_Task requirements:_ Once you have read the data below, set it all down again exactly.

_Dataset records:_
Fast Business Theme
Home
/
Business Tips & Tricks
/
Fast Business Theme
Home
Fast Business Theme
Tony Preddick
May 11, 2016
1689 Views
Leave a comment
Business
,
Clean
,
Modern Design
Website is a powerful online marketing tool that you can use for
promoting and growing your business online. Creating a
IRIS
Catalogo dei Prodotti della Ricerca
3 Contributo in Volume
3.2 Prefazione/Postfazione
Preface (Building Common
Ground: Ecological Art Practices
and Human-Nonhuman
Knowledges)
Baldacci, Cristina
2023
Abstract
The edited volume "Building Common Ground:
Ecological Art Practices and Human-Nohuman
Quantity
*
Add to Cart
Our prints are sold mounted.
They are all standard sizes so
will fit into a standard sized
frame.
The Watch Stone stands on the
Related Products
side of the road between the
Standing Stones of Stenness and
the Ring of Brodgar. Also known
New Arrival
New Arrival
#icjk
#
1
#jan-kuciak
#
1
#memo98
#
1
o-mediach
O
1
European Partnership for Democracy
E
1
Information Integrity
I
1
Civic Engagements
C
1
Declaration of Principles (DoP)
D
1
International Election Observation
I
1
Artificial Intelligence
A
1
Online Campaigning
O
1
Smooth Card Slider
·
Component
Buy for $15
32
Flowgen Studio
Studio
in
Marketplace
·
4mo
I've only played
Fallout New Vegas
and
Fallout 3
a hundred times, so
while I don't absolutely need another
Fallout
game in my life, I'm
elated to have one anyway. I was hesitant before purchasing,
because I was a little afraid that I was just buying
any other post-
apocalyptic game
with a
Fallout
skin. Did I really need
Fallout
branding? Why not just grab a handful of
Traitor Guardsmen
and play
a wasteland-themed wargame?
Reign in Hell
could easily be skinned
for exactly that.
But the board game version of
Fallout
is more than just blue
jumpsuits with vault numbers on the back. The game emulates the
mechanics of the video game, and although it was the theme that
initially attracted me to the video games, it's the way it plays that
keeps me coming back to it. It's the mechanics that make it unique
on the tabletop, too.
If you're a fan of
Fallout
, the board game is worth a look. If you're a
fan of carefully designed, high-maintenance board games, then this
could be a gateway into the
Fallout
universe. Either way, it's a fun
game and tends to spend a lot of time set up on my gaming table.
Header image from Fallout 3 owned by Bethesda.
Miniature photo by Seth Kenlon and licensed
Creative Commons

_Your solution:_
Fast Business Theme
Home
/
Business Tips & Tricks
/
Fast Business Theme
Home
Fast Business Theme
Tony Preddick
May 11, 2016
1689 Views
Leave a comment
Business
,
Clean
,
Modern Design
Website is a powerful online marketing tool that you can use for
promoting and growing your business online. Creating a
IRIS
Catalogo dei Prodotti della Ricerca
3 Contributo in Volume
3.2 Prefazione/Postfazione
Preface (Building Common
Ground: Ecological Art Practices
and Human-Nonhuman
Knowledges)
Baldacci, Cristina
2023
Abstract
The edited volume "Building Common Ground:
Ecological Art Practices and Human-Nohuman
Quantity
*
Add to Cart
Our prints are sold mounted.
They are all standard sizes so
will fit into a standard sized
frame.
The Watch Stone stands on the
Related Products
side of the road between the
Standing Stones of Stenness and
the Ring of Brodgar. Also known
New Arrival
New Arrival
#icjk
#
1
#jan-kuciak
#
1
#memo98
#
1
o-mediach
O
1
European Partnership for Democracy
E
1
Information Integrity
I
1
Civic Engagements
C
1
Declaration of Principles (DoP)
D
1
International Election Observation
I
1
Artificial Intelligence
A
1
Online Campaigning
O
1
Smooth Card Slider
·
Component
Buy for $15
32
Flowgen Studio
Studio
in
Marketplace
·
4mo
I've only played
Fallout New Vegas
and
Fallout 3
a hundred times, so
while I don't absolutely need another
Fallout
game in my life, I'm
elated to have one anyway. I was hesitant before purchasing,
because I was a little afraid that I was just buying
any other post-
apocalyptic game
with a
Fallout
skin. Did I really need
Fallout
branding? Why not just grab a handful of
Traitor Guardsmen
and play
a wasteland-themed wargame?
Reign in Hell
could easily be skinned
for exactly that.
But the board game version of
Fallout
is more than just blue
jumpsuits with vault numbers on the back. The game emulates the
mechanics of the video game, and although it was the theme that
initially attracted me to the video games, it's the way it plays that
keeps me coming back to it. It's the mechanics that make it unique
on the tabletop, too.
If you're a fan of
Fallout
, the board game is worth a look. If you're a
fan of carefully designed, high-maintenance board games, then this
could be a gateway into the
Fallout
universe. Either way, it's a fun
game and tends to spend a lot of time set up on my gaming table.
Header image from Fallout 3 owned by Bethesda.
Miniature photo by Seth Kenlon and licensed
Creative Commons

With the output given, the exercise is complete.